Gabon/Elections générales de 2023 : La PG 41 lance les hostilités.

La Plateforme des partis et groupements des partis politiques de l’opposition (PG 41) a organisé une conférence de presse ce mercredi 21 septembre 2022 dans les locaux du Rassemblement Pour le Gabon (RPG) à Libreville. C’était en présence entre autres du président du RPM, Alexandre Barro Chambrier, du président du RPG, Laurent Angué Mezui, du président de l’UN, Paulette Missambo.

A l’orée des élections politiques générales de 2023, la PG 41 avec comme président en exercice Maitre Louis Gaston Mayila a marqué le pas face au mutisme de l’Exécutif sur les problèmes socioéconomiques actuels, notamment : la vie chère, les retraites, la rentrée scolaire et académique chaotique, le chômage endémique des jeunes, les hôpitaux transformés en mouroir, les routes impraticables. Cependant, la PG 41 a fait le choix de s’appesantir sur des questions politiques, électorales et institutionnelles qui permettent de corriger la mal gouvernance et les dysfonctionnements observés au sommet de l’Etat.

Aussi, la PG 41 recommande le renouvellement du bureau du Centre gabonais des élections (CGE) car depuis 2020, le mandat de l’actuelle équipe est devenu illégal, conformément aux dispositions de l’article 12g (nouveau) de la loi N°13/2018 du 4 septembre 2018 portant ratification de l’Ordonnance N°4/PR/2018 du 26 janvier 2018 modifiant, complétant et supprimant certaines dispositions de la loi N°7/96 du 12 mars 1996 portant dispositions communes à toutes les élections politiques.

S’agissant du renouvellement du bureau du Conseil national de la démocratie (CND), la PG 41 déplore que le mandat de l’actuel président, démarré en 2015 suit son cours, en dehors des textes qui régissent le fonctionnement de cette Institution. Il s’agit de la loi  N°004/2015 du 27 juin 2015 portant ratification de l’Ordonnance N°001/PR/2015 du 29 janvier 2015, qui précise que le bureau du CND est élu pour un mandat de deux ans. Ainsi, la PG 41 exige le renouvellement du bureau du CND par voie d’élection.
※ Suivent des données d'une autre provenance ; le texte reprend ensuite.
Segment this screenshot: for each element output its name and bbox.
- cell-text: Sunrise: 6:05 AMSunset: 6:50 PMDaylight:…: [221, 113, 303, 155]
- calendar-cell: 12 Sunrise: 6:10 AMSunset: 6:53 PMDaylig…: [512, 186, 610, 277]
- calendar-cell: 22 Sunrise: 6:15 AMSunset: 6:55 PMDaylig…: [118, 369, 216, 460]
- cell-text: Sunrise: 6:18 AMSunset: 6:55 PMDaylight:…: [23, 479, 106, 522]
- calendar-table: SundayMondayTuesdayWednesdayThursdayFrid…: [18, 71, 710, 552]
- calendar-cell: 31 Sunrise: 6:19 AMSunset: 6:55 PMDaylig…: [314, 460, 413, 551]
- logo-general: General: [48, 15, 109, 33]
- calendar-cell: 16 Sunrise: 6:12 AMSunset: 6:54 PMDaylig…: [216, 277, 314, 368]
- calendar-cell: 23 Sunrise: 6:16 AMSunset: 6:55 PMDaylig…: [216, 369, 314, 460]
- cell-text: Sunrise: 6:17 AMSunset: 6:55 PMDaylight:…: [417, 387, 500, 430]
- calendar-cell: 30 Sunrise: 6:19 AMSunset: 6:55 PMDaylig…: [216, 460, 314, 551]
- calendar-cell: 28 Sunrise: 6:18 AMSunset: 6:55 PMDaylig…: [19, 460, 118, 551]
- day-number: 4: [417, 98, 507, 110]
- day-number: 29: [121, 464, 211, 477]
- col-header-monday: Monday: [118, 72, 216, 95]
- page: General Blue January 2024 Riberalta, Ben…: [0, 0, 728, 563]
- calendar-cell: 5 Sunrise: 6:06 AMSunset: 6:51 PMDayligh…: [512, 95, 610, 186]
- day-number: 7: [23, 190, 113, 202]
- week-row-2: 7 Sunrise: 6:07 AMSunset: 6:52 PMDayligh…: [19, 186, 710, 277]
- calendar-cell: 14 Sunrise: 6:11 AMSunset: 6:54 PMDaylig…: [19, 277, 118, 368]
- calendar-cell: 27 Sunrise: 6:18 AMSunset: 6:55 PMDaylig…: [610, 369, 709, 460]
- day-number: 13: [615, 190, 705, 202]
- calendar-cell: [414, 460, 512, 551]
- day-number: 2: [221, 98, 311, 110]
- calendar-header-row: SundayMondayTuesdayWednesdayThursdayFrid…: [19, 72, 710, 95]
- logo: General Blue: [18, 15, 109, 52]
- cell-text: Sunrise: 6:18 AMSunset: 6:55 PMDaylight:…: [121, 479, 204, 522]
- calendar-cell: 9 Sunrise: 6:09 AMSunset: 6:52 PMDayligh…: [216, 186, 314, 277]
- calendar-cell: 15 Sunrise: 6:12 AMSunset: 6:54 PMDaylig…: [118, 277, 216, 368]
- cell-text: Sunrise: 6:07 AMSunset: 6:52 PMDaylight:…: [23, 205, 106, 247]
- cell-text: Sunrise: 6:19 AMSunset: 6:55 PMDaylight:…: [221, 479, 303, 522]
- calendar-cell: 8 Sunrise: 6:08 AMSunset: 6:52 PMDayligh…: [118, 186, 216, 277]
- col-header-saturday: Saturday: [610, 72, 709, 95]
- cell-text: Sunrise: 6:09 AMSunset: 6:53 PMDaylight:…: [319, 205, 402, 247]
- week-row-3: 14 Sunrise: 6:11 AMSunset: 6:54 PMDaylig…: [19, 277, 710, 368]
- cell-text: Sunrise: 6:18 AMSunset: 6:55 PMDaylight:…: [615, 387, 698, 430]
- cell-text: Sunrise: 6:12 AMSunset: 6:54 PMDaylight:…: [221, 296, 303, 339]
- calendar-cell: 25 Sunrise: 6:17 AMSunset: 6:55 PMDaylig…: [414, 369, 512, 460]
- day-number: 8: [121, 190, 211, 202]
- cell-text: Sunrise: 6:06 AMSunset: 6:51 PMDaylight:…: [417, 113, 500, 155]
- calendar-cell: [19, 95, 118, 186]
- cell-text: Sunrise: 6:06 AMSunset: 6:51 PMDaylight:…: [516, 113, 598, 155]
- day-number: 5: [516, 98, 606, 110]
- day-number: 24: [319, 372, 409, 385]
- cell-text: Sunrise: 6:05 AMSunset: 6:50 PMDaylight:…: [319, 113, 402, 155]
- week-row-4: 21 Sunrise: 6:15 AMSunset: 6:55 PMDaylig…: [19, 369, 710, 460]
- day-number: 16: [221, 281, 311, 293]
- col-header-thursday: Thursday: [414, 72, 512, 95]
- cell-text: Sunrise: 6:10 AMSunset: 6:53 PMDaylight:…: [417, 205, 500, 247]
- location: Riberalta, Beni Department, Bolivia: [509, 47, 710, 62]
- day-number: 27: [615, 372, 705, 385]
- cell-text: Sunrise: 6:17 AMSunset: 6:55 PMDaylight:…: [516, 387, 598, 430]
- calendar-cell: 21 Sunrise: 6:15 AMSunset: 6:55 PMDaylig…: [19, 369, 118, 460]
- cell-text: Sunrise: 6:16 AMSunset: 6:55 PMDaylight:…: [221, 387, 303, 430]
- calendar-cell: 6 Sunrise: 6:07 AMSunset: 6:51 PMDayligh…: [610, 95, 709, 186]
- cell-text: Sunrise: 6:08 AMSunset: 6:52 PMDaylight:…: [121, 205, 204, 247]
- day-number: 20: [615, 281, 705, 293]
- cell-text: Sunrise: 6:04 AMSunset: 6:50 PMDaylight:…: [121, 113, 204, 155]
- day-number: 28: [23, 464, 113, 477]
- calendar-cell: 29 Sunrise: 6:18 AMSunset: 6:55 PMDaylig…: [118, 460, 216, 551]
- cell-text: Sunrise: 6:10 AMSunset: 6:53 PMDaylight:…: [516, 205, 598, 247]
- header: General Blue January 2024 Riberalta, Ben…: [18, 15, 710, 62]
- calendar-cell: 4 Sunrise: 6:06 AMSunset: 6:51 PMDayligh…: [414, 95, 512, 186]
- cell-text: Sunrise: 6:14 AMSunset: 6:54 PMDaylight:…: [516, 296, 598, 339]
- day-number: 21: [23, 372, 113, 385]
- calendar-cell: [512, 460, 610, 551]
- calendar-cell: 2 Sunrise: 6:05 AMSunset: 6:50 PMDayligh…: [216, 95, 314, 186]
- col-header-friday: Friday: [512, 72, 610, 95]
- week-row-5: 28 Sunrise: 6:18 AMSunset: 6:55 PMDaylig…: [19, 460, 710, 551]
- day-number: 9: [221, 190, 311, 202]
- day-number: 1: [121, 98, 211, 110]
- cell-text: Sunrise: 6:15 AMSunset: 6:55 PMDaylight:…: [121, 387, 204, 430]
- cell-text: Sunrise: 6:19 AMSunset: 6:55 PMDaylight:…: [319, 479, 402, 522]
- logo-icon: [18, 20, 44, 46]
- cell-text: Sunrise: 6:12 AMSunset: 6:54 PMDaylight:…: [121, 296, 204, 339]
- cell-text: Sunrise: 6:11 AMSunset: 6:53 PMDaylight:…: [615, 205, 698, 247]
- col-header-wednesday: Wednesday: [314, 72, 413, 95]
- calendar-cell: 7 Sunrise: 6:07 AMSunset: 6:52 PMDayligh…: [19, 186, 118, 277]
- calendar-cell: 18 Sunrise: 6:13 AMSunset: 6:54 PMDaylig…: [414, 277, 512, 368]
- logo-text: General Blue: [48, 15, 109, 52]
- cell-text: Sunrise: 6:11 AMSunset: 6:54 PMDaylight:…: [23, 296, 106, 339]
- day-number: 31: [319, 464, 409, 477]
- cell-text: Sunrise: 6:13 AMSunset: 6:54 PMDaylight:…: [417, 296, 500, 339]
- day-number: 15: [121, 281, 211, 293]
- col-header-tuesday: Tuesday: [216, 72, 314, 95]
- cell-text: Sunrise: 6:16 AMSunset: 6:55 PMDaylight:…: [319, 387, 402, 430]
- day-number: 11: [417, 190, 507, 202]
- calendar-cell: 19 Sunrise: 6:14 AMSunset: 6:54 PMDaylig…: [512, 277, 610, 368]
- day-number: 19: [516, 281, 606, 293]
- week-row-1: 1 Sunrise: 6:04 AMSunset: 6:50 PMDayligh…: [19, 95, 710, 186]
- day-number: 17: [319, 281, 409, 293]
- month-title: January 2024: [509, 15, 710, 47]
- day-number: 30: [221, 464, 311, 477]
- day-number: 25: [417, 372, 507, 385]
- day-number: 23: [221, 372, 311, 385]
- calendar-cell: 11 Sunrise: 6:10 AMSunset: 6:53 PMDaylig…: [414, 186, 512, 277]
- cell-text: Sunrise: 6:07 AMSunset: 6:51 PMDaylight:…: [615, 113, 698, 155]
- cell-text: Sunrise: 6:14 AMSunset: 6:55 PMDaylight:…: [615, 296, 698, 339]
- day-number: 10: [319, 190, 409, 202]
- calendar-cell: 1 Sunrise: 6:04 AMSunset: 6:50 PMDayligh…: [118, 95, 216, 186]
Concernant le financement des partis politiques qui est pourtant une obligation légale au Gabon, l’Etat refuse de prendre ses responsabilités sur ce sujet depuis 2016, en ne versant pas aux partis politiques leurs subventions. Pourtant la loi N°16/2011 du 14 février 2012 portant modification de la loi N°24/96 du 26 juin 1996 relative aux partis politiques, leur accorde ce droit, conformément aux dispositions des articles 50 et 52.

Par ailleurs, la PG 41 exige les réformes électorales et la convocation de la classe politique à travers un Mémorandum signé et déposé auprès des différentes autorités en charge des élections (Ministère de l’Intérieur et Cour Constitutionnelle). Parmi les sujets abordés on retrouve les questions liées à la tenue des réunions publiques, la confection des listes électorales à parité et fiable, l’instauration du bulletin de votre unique, le convoyage des urnes, le renouvellement du bureau du CGE, l’établissement et la délivrance de la Carte nationale d’identité (CNI) à identifiant unique.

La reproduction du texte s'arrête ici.